Language Models Do Hard Arithmetic Tasks Easily and Hardly Do Easy Arithmetic Tasks
Andrew Gambardella, Yusuke Iwasawa, Yutaka Matsuo
TL;DR
This work investigates arithmetic capabilities of autoregressive LLMs using Monte Carlo Dropout to obtain uncertainty estimates on open-weight models. It reveals a surprising dichotomy: the first digit of $n$-digit by $m$-digit products can be predicted confidently without decomposition, while the last digit is unreliable unless higher-order digits are conditioned. Conditioning on correct higher digits can significantly boost last-digit confidence (e.g., from $0.13$ to $0.43$ for $Llama ext{-}2 ext{-}13B$ and from $0.22$ to $0.55$ for $Mistral ext{-}7B$). The findings illuminate unexpected internal-state dynamics of LLMs in arithmetic tasks and connect to broader discussions on hallucination detection, while noting that results are restricted to open-weight models with dropout-trained weights and may not generalize to closed, state-of-the-art systems.
Abstract
The ability (and inability) of large language models (LLMs) to perform arithmetic tasks has been the subject of much theoretical and practical debate.
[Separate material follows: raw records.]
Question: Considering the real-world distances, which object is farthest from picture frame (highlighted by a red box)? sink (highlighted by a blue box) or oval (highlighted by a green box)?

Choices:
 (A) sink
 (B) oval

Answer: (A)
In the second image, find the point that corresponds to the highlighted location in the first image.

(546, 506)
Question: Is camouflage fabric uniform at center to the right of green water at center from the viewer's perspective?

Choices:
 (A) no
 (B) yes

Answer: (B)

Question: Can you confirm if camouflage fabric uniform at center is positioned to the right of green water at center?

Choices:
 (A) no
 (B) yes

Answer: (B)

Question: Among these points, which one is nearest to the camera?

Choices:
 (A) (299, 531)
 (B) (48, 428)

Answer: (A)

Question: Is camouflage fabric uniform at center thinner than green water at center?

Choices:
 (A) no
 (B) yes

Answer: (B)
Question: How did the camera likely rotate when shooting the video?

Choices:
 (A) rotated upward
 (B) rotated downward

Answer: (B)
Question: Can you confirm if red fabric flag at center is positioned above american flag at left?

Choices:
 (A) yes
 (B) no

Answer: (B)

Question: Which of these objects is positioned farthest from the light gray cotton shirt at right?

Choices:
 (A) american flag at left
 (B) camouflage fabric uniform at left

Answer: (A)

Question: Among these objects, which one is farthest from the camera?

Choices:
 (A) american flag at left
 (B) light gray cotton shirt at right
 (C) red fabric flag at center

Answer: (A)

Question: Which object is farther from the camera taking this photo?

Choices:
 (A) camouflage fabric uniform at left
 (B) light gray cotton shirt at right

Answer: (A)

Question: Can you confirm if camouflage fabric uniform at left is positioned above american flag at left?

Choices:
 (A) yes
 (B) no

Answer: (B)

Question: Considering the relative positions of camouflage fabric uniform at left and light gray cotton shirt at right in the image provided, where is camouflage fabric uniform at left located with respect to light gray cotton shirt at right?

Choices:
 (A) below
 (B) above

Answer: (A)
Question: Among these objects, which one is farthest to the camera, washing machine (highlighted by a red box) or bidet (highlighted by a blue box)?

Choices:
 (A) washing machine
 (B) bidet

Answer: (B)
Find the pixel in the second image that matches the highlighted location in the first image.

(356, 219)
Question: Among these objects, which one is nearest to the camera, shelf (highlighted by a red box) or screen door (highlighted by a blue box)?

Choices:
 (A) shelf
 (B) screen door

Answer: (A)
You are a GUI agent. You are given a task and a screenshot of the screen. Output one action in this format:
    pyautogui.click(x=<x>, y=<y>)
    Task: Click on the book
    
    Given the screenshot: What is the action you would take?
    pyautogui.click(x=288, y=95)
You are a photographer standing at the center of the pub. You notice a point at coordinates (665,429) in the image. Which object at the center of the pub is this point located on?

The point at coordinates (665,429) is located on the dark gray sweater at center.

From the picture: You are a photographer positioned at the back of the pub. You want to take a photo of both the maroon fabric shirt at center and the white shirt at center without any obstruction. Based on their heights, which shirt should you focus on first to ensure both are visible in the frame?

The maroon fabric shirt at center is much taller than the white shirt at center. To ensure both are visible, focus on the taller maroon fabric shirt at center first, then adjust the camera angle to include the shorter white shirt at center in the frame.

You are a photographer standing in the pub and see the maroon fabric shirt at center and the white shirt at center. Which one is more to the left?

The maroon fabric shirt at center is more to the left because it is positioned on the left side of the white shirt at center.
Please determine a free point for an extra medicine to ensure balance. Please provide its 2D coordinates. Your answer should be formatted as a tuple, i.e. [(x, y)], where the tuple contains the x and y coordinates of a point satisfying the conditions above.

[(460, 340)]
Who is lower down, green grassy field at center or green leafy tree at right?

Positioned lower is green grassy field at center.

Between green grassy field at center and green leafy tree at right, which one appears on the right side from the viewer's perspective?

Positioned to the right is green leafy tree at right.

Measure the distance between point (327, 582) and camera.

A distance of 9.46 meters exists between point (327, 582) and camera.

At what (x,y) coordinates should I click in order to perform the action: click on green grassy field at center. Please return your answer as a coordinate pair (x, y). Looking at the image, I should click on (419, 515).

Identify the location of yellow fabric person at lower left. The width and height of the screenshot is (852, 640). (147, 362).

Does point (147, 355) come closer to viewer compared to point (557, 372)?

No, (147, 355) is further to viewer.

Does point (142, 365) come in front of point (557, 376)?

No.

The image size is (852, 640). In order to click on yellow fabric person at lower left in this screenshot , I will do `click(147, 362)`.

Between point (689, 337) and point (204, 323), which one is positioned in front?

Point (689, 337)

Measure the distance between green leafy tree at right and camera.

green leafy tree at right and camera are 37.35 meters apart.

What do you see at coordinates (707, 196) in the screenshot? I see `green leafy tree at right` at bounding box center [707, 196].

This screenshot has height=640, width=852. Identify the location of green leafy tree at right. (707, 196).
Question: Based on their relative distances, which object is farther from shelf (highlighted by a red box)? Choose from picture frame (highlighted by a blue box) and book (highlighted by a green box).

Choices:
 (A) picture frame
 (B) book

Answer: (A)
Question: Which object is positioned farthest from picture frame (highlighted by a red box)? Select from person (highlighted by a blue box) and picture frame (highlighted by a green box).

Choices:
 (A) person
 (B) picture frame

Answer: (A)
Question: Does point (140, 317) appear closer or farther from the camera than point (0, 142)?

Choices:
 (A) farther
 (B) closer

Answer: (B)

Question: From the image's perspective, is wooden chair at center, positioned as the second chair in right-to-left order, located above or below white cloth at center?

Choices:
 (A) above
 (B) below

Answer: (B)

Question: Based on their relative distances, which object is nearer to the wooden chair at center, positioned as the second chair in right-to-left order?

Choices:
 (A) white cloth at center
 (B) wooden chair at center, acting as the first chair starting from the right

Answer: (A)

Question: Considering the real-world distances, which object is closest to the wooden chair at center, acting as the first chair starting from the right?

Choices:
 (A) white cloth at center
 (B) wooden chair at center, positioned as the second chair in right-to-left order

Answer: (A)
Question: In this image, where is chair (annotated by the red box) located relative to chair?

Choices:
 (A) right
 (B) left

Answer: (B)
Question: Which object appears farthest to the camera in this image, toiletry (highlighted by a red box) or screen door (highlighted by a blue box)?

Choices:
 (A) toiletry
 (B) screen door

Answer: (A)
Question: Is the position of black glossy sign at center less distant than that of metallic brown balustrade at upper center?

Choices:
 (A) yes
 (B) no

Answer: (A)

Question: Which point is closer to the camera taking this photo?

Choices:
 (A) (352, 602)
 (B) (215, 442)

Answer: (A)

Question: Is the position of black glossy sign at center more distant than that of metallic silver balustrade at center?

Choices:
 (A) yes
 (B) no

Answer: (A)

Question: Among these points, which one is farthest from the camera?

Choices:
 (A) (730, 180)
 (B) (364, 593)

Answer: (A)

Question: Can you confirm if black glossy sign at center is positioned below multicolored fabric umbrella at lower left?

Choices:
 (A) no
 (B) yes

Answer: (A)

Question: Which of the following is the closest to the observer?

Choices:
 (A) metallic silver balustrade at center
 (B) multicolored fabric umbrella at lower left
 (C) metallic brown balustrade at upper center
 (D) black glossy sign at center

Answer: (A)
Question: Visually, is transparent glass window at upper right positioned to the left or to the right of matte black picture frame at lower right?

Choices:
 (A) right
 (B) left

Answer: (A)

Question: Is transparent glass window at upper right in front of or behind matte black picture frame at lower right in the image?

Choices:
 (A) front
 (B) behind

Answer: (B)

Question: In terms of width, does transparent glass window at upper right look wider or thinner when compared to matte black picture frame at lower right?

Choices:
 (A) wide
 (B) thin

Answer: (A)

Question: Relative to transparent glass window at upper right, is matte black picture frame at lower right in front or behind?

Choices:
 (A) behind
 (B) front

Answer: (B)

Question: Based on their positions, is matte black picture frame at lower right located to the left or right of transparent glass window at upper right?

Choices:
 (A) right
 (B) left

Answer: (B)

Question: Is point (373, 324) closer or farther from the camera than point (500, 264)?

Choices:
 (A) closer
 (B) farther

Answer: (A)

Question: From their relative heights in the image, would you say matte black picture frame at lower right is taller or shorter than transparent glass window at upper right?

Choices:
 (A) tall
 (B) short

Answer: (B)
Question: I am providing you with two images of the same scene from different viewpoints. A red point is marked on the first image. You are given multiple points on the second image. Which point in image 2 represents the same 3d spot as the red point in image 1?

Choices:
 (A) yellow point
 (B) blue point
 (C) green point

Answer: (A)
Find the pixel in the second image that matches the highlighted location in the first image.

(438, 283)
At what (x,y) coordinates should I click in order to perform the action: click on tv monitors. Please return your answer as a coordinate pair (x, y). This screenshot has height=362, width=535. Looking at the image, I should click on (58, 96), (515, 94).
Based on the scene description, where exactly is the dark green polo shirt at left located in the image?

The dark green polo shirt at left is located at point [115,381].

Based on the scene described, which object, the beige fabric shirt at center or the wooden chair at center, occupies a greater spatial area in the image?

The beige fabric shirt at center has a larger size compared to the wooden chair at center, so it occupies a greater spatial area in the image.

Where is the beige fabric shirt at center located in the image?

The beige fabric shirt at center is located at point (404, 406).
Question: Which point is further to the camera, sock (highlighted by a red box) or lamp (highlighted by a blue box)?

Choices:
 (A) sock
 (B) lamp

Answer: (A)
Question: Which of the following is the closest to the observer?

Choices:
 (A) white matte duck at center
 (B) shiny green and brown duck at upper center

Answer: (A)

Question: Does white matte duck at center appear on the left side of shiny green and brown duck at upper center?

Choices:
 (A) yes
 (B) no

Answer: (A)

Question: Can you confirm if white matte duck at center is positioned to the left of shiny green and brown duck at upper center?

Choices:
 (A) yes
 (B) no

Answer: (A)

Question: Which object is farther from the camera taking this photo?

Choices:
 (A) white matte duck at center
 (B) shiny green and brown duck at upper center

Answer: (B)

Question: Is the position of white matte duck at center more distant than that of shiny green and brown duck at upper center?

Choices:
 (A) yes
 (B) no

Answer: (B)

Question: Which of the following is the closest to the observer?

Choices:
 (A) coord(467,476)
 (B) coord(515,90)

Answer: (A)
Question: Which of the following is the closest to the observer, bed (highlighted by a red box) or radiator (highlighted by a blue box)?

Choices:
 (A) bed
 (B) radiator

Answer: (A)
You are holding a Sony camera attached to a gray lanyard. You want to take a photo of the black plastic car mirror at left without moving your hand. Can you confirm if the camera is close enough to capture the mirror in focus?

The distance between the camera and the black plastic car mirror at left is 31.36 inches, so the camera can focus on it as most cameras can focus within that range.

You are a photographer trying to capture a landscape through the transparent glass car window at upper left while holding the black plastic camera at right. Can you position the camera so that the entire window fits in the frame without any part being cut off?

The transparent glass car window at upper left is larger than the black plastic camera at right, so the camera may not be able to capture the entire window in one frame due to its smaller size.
We show that LLMs are frequently able to correctly and confidently predict the first digit of n-digit by m-digit multiplication tasks without using chain of thought reasoning, despite these tasks require compounding operations to solve. Simultaneously, LLMs in practice often fail to correctly or confidently predict the last digit of an n-digit by m-digit multiplication, a task equivalent to 1-digit by 1-digit multiplication which can be easily learned or memorized. We show that the latter task can be solved more robustly when the LLM is conditioned on all of the correct higher-order digits, which on average increases the confidence of the correct last digit on 5-digit by 5-digit multiplication tasks using Llama 2-13B by over 230% (0.13 to 0.43) and Mistral-7B by 150% (0.22 to 0.55).